Introduction

Diabetic kidney disease (DKD) is one of the most common microvascular complications of diabetes mellitus (DM). The prevalence of DKD is reported to be about 20–40% worldwide with an increasing trend [1]. As it is deemed the main cause of end-stage renal disease (ESRD) and increases the risk of death [2, 3], early detection and intervention are crucial [4, 5]. Although renal biopsy is often considered the gold diagnostic standard, it is also very invasive [6]. Urinary albumin-creatinine ratio (UACR) plays an important role in the early screening of DKD. However, studies proved that even in DM patients with normoalbuminuria, there also was a progressive decrease in eGFR [7]. Diabetic retinopathy (DR) is another microvascular complication of DM and is considered an important sign of diabetic kidney disease [8]. At the same time, some people living with DKD are not accompanied by DR [9]. There is also increasing attention on renal tubulointerstitial injury, which may occur earlier than glomerular damage [5, 10, 11]. In this study, we assessed the detectability and distribution of 9 urine biomarkers in people living with type 2 diabetes mellitus (T2DM), with or without microvascular complications, aiming to discover their added utility in the earlier detection of kidney damage in addition to DR and UACR.

Methods and methods

Study participants

Between February 2021 and December 2022, 407 people with T2DM were enrolled by continuous and convenient sample collection at the Endocrinology Department of Civil Aviation General Hospital, Beijing, China. Inclusion criteria are (1) satisfaction with the WHO diagnostic criteria for diabetes in 2021 [12], (2) 18–80 years old, and (3) completion of the examination of the retina. Exclusion criteria are any known acute and chronic kidney diseases, allergies, connective tissue diseases, infections, tumors, ketoacidosis, and heart failure. At the same time, 112 healthy subjects aged 18 to 80 years from the physical examination department were also enrolled to establish a normal range of any urine biomarkers. This study was conducted in accordance with the principles of the Declaration of Helsinki and was approved by the Ethics Committee of the Civil Aviation General Hospital (2022-L-K-53). Informed consent was obtained from all subjects.

Materials and methods

DR was evaluated by an ophthalmologist based on the slit lamp examination and fundus photograph of the retina, according to reported guidelines [13, 14]. Urine samples of participants were collected on the second morning after fasting. All urine samples were analyzed with an automatic biochemical analyzer (Hitachi P modular). The urine markers included: α1-Microglobulin (u-α1MG), immunoglobulin G (u-IgG), microalbumin (u-Alb), neutrophil gelatinase-associated lipid carrier protein (u-NGAL), cysteine protease inhibitor C (u-CysC), retinol-binding protein (u-RBP), β2-Microglobulin (u-β2MG), N-acetyl-β-D-glucosaminidase (u-NAG), transferrin (u-Trf), collagen type IV (u-Col), and urine creatinine (Cr).

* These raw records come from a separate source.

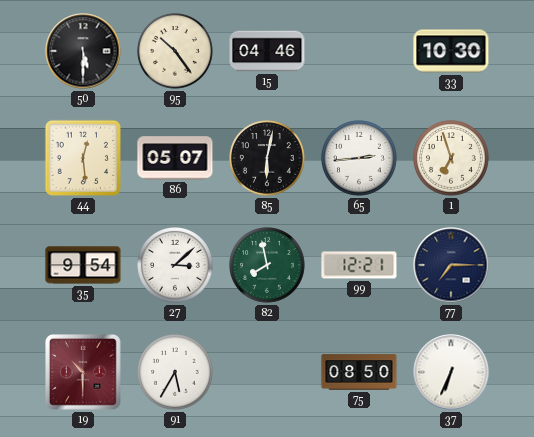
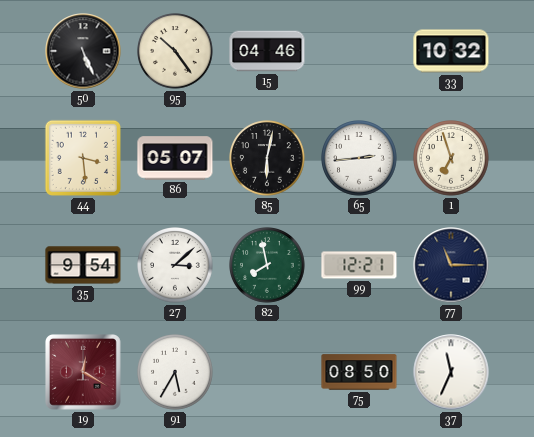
50: 5:30 -> 5:26
33: 10:30 -> 10:32
44: 12:29 -> 3:29
77: 7:15 -> 11:15
19: 10:30 -> 12:20
37: 6:34 -> 11:34
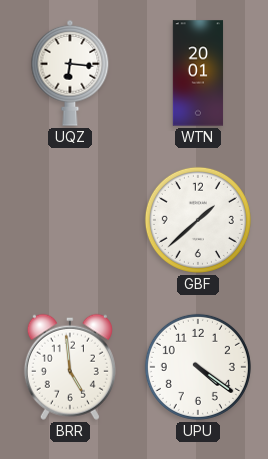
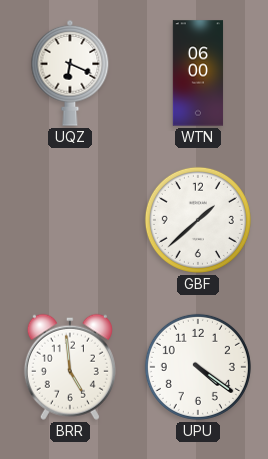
UQZ: 6:16 -> 6:19
WTN: 20:01 -> 06:00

It has been recognized that these biomarkers are associated with certain functions of a kidney. For example, UACR, u-Trf/Cr, and u-IgG/Cr are deemed markers of glomerular barriers. U-α1 MG/Cr, u-β2 MG/Cr, u-RBP/Cr, and u-CysC/Cr are deemed as markers of renal tubular reabsorption. U-NGAL/Cr and u-NAG/Cr are deemed markers of renal tubular epithelial cell injury. U-Col/Cr is deemed as a marker of glomerular and tubular basement membrane. As DKD can damage glomerular barriers, the renal tubular reabsorption, renal tubular cells, and the membrane, the above-listed biomarkers can show any abnormal situation of these functions, which may serve as an early indicator of DKD.

The biomarker assays were supplied by Beijing Leadman Biochemistry Co. Ltd, and the calibration of the testing kits has been reported in another publication [15]. The performance of the 9 urine biomarkers assays was presented in Table 1. After centrifugation, the supernatant of urine was analyzed, and all the concentrations were calibrated by urine creatinine.

Table 1 Performance of nine urine biomarker assays.

Statistical analysis

As all variables do not follow the normal distribution, a Mann-Whitney, or Kruskal-Wallis rank sum test was used to compare groups, and a pairwise comparison was conducted with the Benjamini-Hochberg method. Categorical variables were expressed in terms of the number of subjects and their corresponding percentages, and an χ2 test or exact probability method was used for comparisons between groups. Statistical significance was defined as p < 0.05. The data analysis was conducted using Stata 12.0 and R software.

Results

Distribution of nine urine biomarkers in healthy individuals

In the 112 healthy individuals, the nine (9) urine biomarkers showed skewed distributions. The quantiles at the 2.5th, 25th, 50th, 75th, and 97.5th percentiles are presented in Table 2. The level of 97.5 percentile was taken as the upper reference limit for each biomarker. It was considered positive if the concentration was above the upper reference limit. For UACR, the cut-off value was set at >30 mg/g [16].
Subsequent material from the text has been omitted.